BlockRadixRankMatch is currently broken for the rocPRIM backend
BlockRadixRankMatch with a warp size that does not divide exactly by the block size is broken for the CUB backend

hipCUB-2.13.0 for ROCm 5.4.0

Additions

CMake functionality improves build parallelism for the test suite that splits compilation units by function or parameters
New overload for BlockAdjacentDifference::SubtractLeftPartialTile, which takes a predecessor item

Changes

Improved build parallelism of the test suite by splitting up large compilation units for DeviceRadixSort, DeviceSegmentedRadixSort, and DeviceSegmentedSort
The CUB backend references CUB and Thrust version 1.17.1

Known issues

BlockRadixRankMatch is currently broken for the rocPRIM backend
BlockRadixRankMatch with a warp size that does not divide exactly by the block size is broken for the CUB backend

hipCUB-2.12.0 for ROCm 5.3.0

Additions

UniqueByKey device algorithm
SubtractLeft, SubtractLeftPartialTile, SubtractRight, and SubtractRightPartialTile overload in BlockAdjacentDifference
- The old overloads (FlagHeads, FlagTails, FlagHeadsAndTails) are deprecated
DeviceAdjacentDifference algorithm
Extended benchmark suite of DeviceHistogram, DeviceScan, DevicePartition, DeviceReduce, DeviceSegmentedReduce, DeviceSegmentedRadixSort, DeviceRadixSort, DeviceSpmv, DeviceMergeSort, and DeviceSegmentedSort

Changes

Obsolete type traits defined in util_type.hpp; use the standard library equivalents instead
CUB backend references CUB and Thrust version 1.16.0
DeviceRadixSort num_items parameter type is now templated instead of being an int
- If an integral type with a maximum size of 4 bytes is passed (an int), the former logic applies; otherwise, the algorithm uses a larger indexing type that makes it possible to sort input data over $2^{32}$ elements

hipCUB-2.11.1 for ROCm 5.2.0

Additions

Packages for tests and benchmark executables on all supported operating systems using CPack

hipCUB-2.11.0 for ROCm 5.1.0

Additions

Device segmented sort
WarpMergeSort, WarpMask, and thread sort from CUB 1.15.0 are supported in hipCUB
Device three-way partition

Changes

device_scan and device_segmented_scan: inclusive_scan now uses the input-type as accumulator-type; exclusive_scan uses initial-value-type.
- This changes the behavior of:
  - Small-size input types with large-size output types (e.g., short input, int output)
  - Low-res input with high-res output (e.g., float input, double output)
Block merge sort no longer supports non-power of two block sizes

Known issues

Grid unit test hangs on HIP for Windows

hipCUB-2.10.13 for ROCm 5.0.0

Fixes

Added missing includes to hipcub.hpp

Additions

Bfloat16 support to test cases (device_reduce and device_radix_sort)
Device merge sort
Block merge sort
API update to CUB 1.14.0

Changes

The SetupNVCC.cmake automatic target selector selects all of the capabilities for all available cards with the NVIDIA backend

hipCUB-2.10.12 for ROCm 4.5.0

Additions

Initial HIP on Windows support

Changes

Packaging changed to a development package (named hipcub-dev for .deb packages and hipcub-devel for .rpm packages).
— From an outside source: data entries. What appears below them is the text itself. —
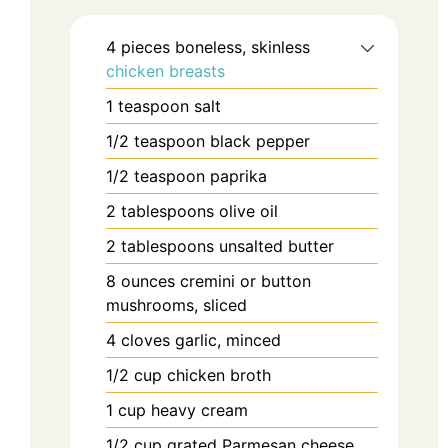
4
pieces
boneless, skinless
chicken breasts
1
teaspoon
salt
1/2
teaspoon
black pepper
1/2
teaspoon
paprika
2
tablespoons
olive oil
2
tablespoons
unsalted butter
8
ounces
cremini or button
mushrooms, sliced
4
cloves
garlic, minced
1/2
cup
chicken broth
1
cup
heavy cream
1/2
cup
grated Parmesan cheese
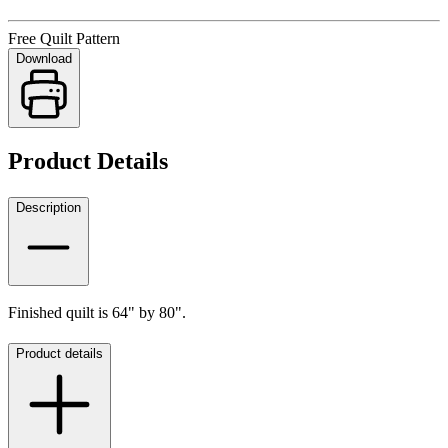
Free Quilt Pattern
Download
Product Details
Description
Finished quilt is 64" by 80".
Product details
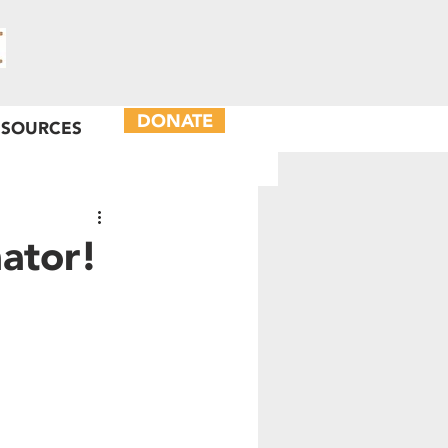
DONATE
ESOURCES
ator!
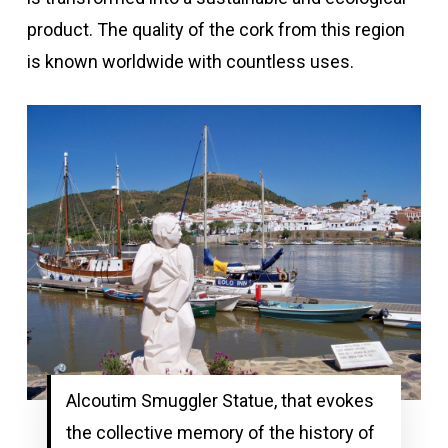
product. The quality of the cork from this region
is known worldwide with countless uses.
Alcoutim Smuggler Statue, that evokes
the collective memory of the history of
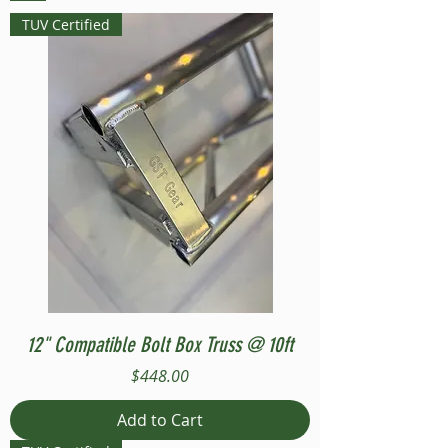
TUV Certified
12" Compatible Bolt Box Truss @ 10ft
Price
$448.00
Add to Cart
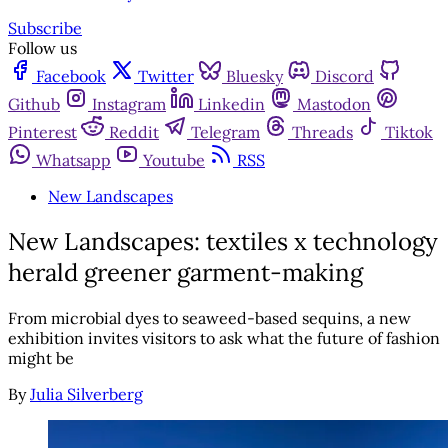
Subscribe
Follow us
Facebook
Twitter
Bluesky
Discord
Github
Instagram
Linkedin
Mastodon
Pinterest
Reddit
Telegram
Threads
Tiktok
Whatsapp
Youtube
RSS
New Landscapes
New Landscapes: textiles x technology
herald greener garment-making
From microbial dyes to seaweed-based sequins, a new
exhibition invites visitors to ask what the future of fashion
might be
By
Julia Silverberg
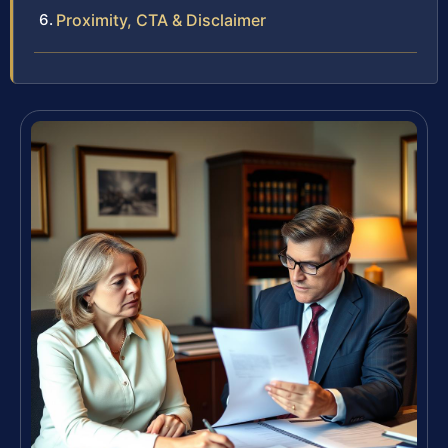
Proximity, CTA & Disclaimer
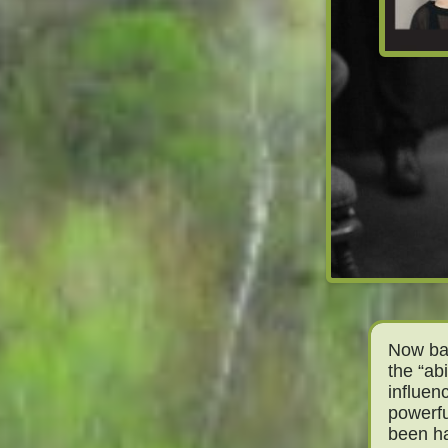
Now bas
the “abi
influen
powerfu
been h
Because hipCUB is a header-only library, there is no runtime package. To aid in the transition, the development package sets the provides field to hipcub, so existing packages that are dependent on hipCUB can continue to work. This provides feature is introduced as a deprecated feature because it will be removed in a future ROCm release.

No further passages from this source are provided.